__WHAT YOU WILL DO__
Find the line containing "Ou nous vous invitons à" in the data below and repeat it, along with all later lines, exactly through the last one.

(Transcribed page contents)
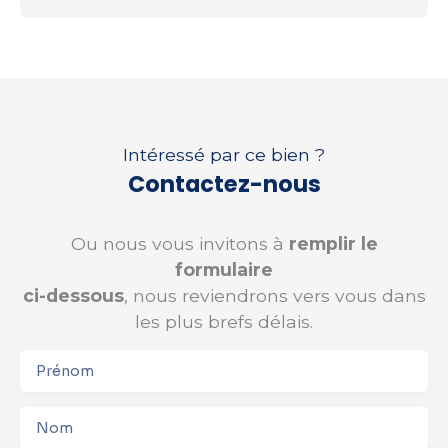
Intéressé par ce bien ?
Contactez-nous
Ou nous vous invitons à
remplir le
formulaire
ci-dessous
, nous reviendrons vers vous dans
les plus brefs délais.
Prénom
Nom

__TASK RESULT__
Ou nous vous invitons à
remplir le
formulaire
ci-dessous
, nous reviendrons vers vous dans
les plus brefs délais.
Prénom
Nom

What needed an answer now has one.